Fancy watching a subtitled Danish political series named Borgen which details the events of the first female Prime minister of Denmark and the issues she faces in office? It would not surprise me if your answer is no…
Why is it then, that upon watching Borgen, it becomes so compelling to watch?
The producers DR, acclaimed for the highly popular series The Killing, have successfully launched the second series of Borgen on BBC Four at the beginning of the New Year. It gives the account of two female protagonists, Prime Minister Birgitte Nyborg (Sidse Babett Knudsen) and journalist Katrine Fønsmark (Birgitte Hjort Sørensen), and displays both the hostile yet intertwining and crucial relationship between the press and government.
This second series kick-starts with the Prime Minister visiting troops in Afghanistan resulting in a Taliban attack and a swift return to Denmark. Yet, although eleven months since Birgitte Nyborg entered government, promising Denmark’s withdrawal from war, she does the opposite to this and increases their involvement. The series therefore immediately leaps into the debates, hostilities and conflictions which occur in coalition politics.
Yet, unless budding in Scandinavian politics, we watchers might not really feel the need to know much more about the political issues that circulate our Danish neighbours. Indeed, Borgen’s display of these political controversies might merely sustain one’s perception that it is a dry political drama. However, it seems not to bore our interest as Borgen combines this political aspect with the characters and the relationships between them, making this drama so gripping.
The increasing enticement that the audience beholds over the fluctuating relationship between reporter Katrine and spin doctor Kaspar (Pilou Asbæk), coincides with Birgitte Nyborg’s declaration, ‘I’m at war at the office. I’m at war at home,’ as she leads her country to stay in Afghanistan whilst also facing an unwanted divorce at home and her children’s reaction to this. Moreover, Katrine’s increasing curiosity of Kaspar’s dark past, which he has kept hidden from everybody in his life, is finally revealed to her in this new series.
It becomes clear then that Borgen is more than the dry Danish political series that we presume it to be.

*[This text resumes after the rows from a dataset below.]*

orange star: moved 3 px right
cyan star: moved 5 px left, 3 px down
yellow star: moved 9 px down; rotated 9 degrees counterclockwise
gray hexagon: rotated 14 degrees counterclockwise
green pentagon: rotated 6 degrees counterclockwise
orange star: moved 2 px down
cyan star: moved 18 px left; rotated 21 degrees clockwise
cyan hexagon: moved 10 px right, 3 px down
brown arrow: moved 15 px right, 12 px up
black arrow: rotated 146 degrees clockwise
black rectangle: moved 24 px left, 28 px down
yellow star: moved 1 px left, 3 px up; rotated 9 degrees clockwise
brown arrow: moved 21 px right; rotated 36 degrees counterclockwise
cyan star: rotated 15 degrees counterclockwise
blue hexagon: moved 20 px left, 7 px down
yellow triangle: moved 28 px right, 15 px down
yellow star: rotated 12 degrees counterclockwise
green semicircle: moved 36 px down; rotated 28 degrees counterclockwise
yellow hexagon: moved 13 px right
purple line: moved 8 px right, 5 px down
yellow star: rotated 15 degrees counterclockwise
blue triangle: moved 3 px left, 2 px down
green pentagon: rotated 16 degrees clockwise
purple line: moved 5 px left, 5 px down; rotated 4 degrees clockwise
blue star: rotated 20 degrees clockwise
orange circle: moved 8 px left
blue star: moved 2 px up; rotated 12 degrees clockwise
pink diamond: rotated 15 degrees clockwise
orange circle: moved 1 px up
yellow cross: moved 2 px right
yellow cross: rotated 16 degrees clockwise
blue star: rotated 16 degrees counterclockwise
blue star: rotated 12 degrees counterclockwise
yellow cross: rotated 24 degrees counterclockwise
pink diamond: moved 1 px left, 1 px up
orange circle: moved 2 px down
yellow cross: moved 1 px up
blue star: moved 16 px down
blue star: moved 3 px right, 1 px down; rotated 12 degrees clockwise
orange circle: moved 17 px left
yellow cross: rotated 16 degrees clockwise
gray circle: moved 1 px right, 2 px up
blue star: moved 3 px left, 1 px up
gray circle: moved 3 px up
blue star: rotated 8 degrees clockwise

Borgen explores the vast vicissitudes that life can behold; from the relationships between the professional and personal, to family and friends, sexuality and infidelity, and to separation and loss. It is not solely about the intricacies and dilemmas of contemporary coalition politics within an unfamiliar political backdrop, although this does make it more absorbing to watch. It is how the characters deal with these political dilemmas whilst also keeping their personal lives, and the difficulties that resolve around them, intact.
Borgen is a drama that should simply not be overlooked.